----- Excerpted records -----
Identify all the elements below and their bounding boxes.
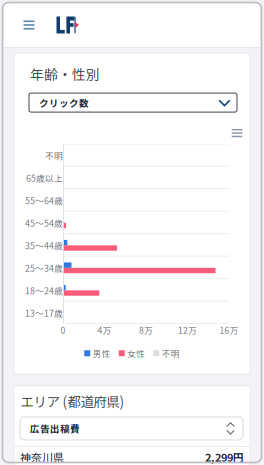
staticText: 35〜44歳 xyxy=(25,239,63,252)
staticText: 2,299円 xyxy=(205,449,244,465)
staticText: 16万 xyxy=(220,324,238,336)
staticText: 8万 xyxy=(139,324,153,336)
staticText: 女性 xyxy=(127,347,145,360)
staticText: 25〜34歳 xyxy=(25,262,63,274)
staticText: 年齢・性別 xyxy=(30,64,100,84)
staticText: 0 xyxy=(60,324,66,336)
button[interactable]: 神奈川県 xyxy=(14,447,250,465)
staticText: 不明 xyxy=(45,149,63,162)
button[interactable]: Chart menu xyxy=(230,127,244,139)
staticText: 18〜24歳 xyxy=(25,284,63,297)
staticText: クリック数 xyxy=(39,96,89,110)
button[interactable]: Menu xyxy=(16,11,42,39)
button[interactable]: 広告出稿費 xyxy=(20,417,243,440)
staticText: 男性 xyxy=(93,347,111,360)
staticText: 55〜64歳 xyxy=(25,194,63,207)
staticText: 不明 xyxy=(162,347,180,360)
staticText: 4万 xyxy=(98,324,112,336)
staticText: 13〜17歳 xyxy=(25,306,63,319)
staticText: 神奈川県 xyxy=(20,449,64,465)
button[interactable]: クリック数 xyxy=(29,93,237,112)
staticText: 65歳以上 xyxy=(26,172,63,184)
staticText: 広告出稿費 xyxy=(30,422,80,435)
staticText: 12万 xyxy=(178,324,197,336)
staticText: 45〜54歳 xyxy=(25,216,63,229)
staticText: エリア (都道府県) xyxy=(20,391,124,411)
-----
----- Excerpted records -----
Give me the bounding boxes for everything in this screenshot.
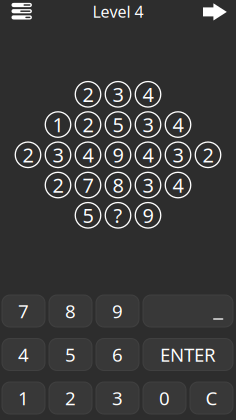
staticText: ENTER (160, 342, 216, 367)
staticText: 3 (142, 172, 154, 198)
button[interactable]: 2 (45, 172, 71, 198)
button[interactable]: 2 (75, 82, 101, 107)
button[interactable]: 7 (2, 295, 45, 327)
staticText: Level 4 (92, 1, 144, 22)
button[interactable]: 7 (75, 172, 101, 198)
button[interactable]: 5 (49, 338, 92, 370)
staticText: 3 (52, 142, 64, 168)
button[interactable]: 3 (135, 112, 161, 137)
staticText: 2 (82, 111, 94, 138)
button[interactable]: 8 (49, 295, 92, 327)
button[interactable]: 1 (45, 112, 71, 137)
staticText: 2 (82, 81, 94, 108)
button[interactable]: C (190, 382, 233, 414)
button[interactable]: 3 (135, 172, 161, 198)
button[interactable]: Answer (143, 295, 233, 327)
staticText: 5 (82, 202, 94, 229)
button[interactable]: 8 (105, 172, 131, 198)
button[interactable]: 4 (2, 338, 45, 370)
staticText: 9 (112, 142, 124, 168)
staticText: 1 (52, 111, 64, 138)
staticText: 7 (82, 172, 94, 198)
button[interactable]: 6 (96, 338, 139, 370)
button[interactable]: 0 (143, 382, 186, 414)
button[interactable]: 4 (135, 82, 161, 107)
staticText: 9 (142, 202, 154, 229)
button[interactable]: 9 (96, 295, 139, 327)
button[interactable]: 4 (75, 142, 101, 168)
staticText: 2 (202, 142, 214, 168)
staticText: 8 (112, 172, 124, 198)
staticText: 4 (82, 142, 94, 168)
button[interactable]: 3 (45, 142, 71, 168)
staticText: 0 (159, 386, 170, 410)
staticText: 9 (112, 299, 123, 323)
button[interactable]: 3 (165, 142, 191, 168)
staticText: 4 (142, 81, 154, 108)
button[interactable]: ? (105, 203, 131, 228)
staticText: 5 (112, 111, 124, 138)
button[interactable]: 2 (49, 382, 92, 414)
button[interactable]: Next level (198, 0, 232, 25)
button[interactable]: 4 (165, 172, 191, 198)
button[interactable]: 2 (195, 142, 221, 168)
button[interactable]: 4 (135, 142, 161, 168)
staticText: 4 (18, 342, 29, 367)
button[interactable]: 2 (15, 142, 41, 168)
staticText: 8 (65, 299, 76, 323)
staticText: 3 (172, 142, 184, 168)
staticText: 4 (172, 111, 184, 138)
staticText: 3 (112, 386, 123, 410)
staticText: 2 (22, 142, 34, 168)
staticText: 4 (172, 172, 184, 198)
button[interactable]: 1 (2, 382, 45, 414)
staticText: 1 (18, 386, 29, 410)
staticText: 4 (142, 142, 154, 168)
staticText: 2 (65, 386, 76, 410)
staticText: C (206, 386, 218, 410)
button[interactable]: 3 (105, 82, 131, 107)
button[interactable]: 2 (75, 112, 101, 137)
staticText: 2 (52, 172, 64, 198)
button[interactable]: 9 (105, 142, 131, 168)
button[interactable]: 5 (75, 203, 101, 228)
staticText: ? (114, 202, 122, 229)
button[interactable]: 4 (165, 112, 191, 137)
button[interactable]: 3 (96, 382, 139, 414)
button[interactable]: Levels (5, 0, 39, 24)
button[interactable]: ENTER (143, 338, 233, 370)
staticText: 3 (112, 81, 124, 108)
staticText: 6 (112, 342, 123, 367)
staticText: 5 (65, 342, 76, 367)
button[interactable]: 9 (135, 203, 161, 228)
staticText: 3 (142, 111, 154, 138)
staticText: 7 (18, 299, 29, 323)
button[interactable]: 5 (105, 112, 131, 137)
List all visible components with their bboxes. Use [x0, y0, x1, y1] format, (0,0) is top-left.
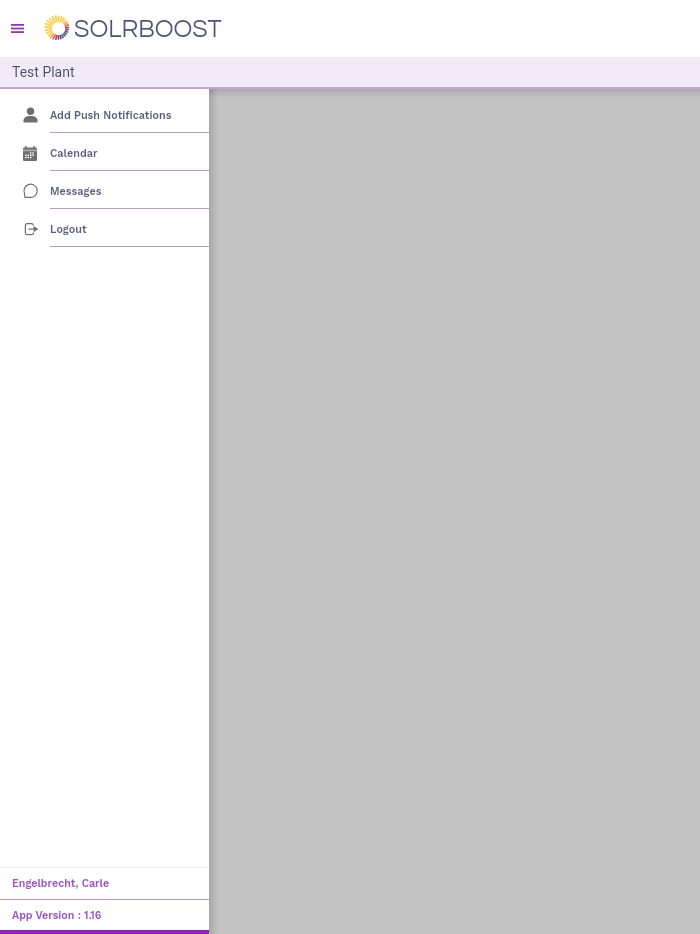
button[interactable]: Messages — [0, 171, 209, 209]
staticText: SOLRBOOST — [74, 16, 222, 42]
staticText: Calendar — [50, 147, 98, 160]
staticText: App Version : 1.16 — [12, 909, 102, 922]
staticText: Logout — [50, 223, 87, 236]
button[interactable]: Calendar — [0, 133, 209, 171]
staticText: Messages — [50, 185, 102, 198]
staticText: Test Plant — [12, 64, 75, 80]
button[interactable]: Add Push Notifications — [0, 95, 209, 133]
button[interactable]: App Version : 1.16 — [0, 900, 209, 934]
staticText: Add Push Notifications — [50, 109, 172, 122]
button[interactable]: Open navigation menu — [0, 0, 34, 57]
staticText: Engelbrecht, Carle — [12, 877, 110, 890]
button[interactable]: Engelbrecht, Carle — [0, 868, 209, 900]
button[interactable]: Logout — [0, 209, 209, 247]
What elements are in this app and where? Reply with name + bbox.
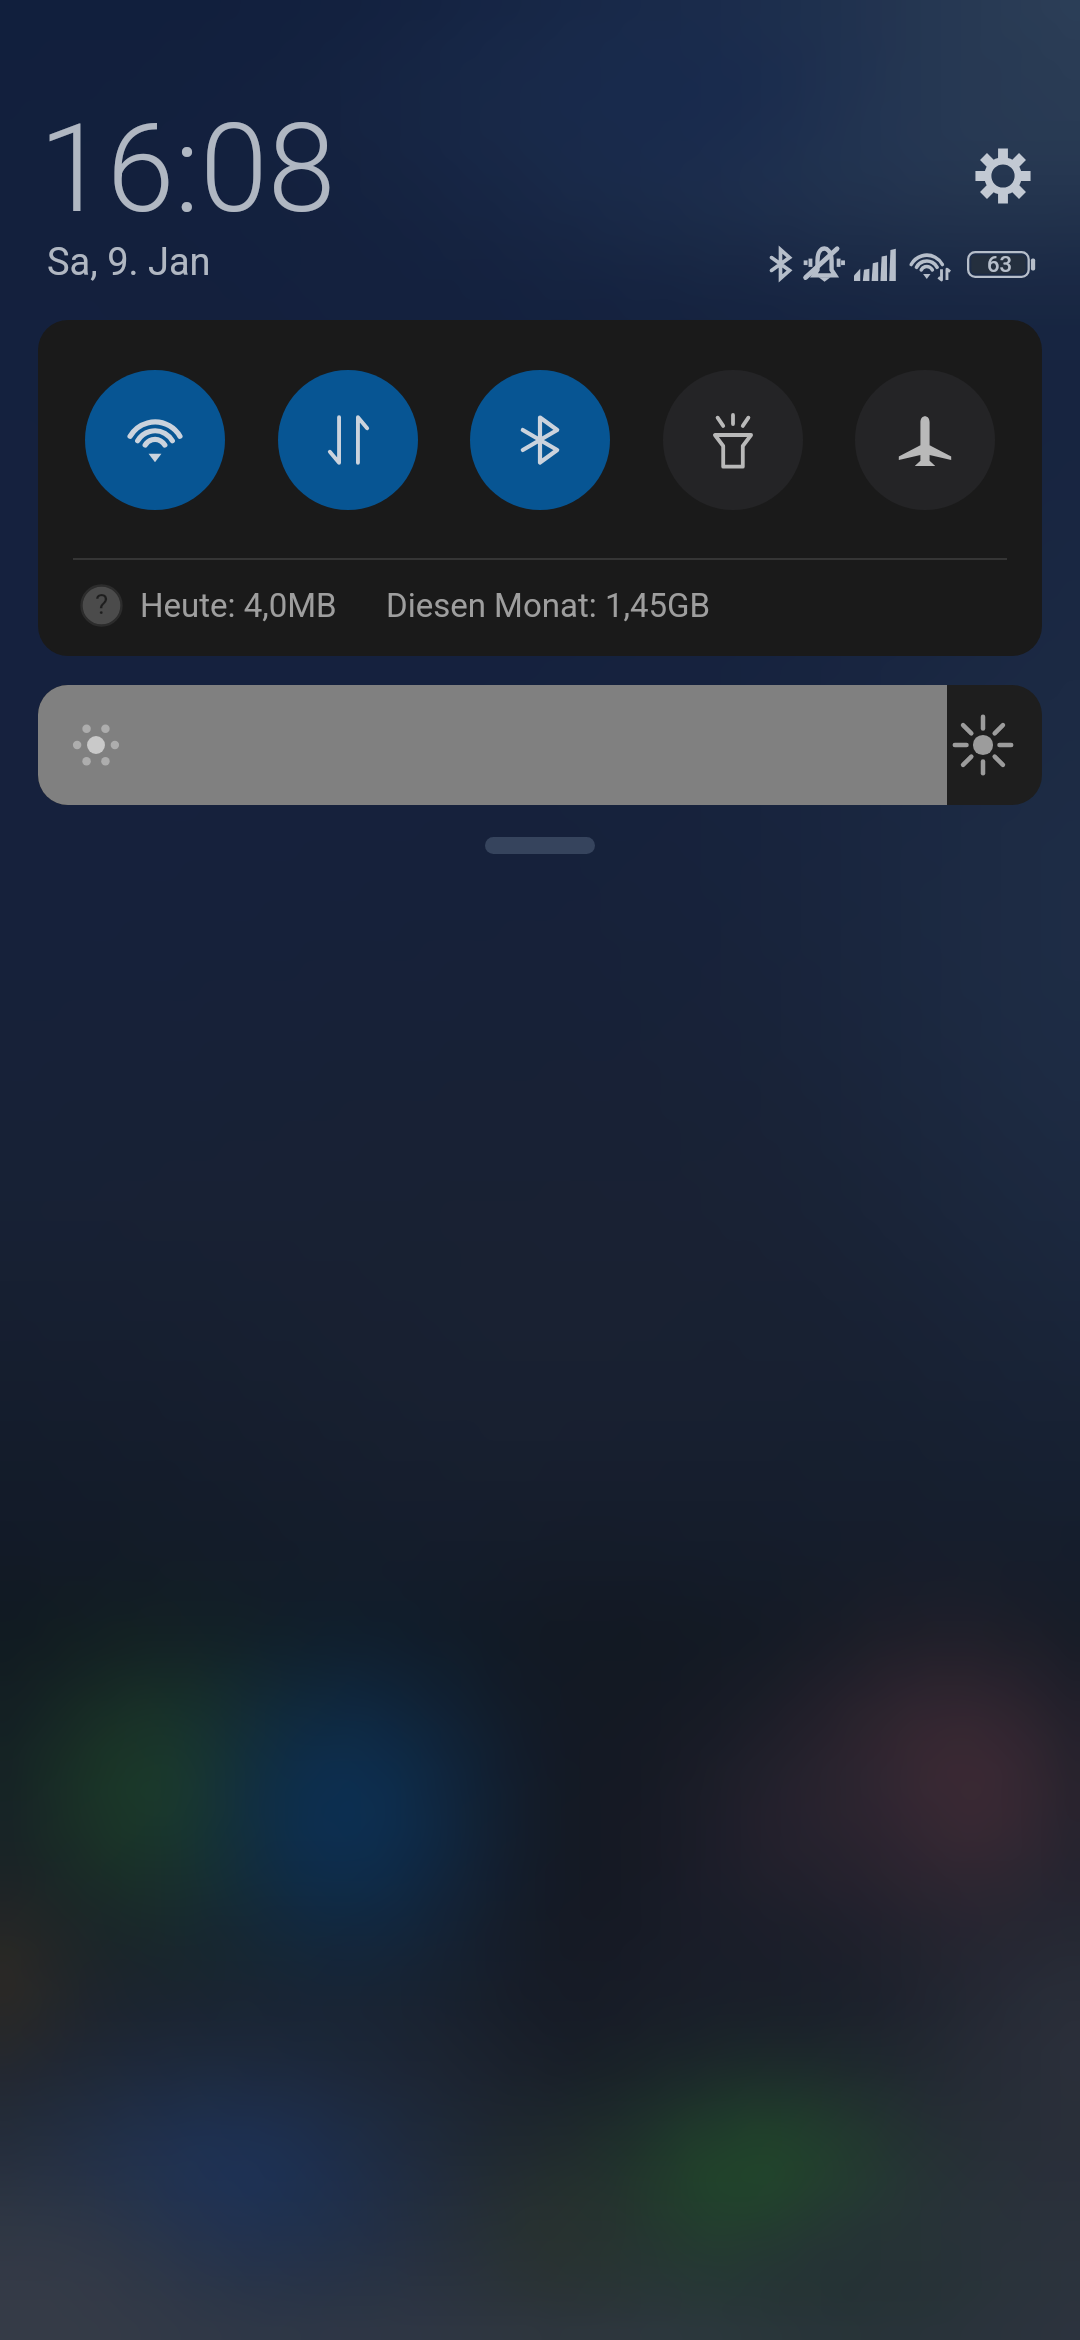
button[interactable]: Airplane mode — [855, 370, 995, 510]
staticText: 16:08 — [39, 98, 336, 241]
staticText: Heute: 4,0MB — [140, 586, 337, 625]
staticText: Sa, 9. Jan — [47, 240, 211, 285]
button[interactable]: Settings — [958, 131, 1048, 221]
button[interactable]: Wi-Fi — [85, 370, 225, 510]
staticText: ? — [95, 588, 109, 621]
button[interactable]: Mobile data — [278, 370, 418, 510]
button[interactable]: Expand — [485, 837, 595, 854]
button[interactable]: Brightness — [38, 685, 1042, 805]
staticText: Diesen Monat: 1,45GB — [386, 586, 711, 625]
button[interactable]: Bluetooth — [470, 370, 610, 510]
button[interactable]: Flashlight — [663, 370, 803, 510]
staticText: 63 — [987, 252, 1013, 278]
-----
----- Excerpted records -----
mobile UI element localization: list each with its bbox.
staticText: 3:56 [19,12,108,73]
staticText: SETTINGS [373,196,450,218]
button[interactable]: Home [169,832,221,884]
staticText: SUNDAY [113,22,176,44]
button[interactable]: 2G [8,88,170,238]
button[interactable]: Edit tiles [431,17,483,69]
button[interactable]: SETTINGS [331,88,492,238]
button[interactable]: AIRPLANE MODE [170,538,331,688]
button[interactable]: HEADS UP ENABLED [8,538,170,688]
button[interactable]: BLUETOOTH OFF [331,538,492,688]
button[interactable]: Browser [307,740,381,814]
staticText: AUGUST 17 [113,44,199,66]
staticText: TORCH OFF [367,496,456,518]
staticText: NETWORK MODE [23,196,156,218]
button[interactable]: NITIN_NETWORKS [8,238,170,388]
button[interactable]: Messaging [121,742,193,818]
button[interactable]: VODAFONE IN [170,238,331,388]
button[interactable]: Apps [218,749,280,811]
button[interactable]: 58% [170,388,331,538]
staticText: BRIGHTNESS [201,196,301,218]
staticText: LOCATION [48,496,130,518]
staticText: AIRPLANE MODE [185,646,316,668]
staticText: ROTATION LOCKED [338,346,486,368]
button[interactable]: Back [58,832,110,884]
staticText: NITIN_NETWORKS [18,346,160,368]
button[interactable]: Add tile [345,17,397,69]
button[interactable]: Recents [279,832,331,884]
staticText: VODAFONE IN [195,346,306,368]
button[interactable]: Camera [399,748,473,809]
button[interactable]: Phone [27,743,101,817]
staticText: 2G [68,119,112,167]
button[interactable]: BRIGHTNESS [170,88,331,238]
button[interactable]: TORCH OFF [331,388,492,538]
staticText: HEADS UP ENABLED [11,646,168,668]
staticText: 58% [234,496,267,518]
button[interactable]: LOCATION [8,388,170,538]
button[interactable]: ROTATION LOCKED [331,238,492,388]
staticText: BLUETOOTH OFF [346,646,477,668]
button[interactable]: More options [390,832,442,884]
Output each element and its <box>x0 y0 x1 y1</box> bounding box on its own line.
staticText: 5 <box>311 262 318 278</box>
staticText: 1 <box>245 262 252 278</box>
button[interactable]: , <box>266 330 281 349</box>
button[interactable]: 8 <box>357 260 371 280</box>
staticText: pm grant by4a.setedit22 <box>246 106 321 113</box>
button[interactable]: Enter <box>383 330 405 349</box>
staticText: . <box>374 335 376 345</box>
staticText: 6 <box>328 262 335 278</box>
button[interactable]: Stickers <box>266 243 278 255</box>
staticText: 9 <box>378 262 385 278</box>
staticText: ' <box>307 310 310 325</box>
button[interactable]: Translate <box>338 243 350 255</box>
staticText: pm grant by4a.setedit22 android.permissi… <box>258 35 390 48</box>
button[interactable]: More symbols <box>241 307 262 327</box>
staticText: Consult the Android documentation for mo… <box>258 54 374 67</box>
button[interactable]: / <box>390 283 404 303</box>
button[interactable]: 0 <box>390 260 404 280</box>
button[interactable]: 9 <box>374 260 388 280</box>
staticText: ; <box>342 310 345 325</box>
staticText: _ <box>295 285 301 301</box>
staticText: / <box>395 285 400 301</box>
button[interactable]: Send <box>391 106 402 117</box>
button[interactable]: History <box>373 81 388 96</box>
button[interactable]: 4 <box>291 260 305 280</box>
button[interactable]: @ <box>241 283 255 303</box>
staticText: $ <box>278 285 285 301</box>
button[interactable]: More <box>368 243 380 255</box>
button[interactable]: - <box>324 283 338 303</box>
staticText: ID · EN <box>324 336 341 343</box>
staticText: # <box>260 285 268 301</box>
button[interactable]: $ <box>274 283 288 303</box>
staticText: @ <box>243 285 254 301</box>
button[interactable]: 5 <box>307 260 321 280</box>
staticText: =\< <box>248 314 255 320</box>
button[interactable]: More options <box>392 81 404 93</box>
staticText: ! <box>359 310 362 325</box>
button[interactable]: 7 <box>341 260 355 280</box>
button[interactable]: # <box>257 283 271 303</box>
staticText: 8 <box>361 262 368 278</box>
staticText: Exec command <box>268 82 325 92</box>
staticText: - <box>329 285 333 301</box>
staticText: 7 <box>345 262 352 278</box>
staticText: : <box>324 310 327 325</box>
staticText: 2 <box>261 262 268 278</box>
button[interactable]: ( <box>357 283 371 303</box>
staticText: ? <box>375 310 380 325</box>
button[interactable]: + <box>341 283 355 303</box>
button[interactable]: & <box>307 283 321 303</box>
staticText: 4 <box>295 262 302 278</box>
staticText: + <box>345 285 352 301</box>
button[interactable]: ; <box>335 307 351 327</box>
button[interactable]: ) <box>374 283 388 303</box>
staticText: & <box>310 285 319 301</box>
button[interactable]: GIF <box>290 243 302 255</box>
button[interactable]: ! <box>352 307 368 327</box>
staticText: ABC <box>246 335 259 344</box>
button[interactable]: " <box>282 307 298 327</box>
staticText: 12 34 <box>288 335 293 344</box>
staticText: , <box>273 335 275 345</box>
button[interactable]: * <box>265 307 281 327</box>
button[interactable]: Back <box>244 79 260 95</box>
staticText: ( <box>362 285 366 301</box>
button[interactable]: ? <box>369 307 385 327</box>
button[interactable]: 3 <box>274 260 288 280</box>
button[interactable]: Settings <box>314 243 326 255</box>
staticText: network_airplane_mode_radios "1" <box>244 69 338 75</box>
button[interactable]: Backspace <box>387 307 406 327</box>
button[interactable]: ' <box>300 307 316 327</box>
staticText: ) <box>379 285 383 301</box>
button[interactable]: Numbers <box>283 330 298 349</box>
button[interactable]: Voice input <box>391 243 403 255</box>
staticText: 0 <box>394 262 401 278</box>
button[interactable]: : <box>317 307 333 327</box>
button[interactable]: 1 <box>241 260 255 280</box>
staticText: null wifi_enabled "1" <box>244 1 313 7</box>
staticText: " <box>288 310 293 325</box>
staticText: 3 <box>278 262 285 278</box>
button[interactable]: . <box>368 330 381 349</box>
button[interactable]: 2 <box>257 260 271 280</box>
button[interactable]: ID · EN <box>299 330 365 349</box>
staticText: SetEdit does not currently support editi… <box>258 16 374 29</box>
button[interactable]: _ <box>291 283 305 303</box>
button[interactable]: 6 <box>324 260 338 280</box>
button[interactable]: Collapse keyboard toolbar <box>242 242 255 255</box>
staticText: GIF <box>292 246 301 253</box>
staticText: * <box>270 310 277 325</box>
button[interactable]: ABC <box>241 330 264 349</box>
-----
### What is expected
In the records above, how many lines contain the word "with"? Give the number alone.

### Solution to the problem
3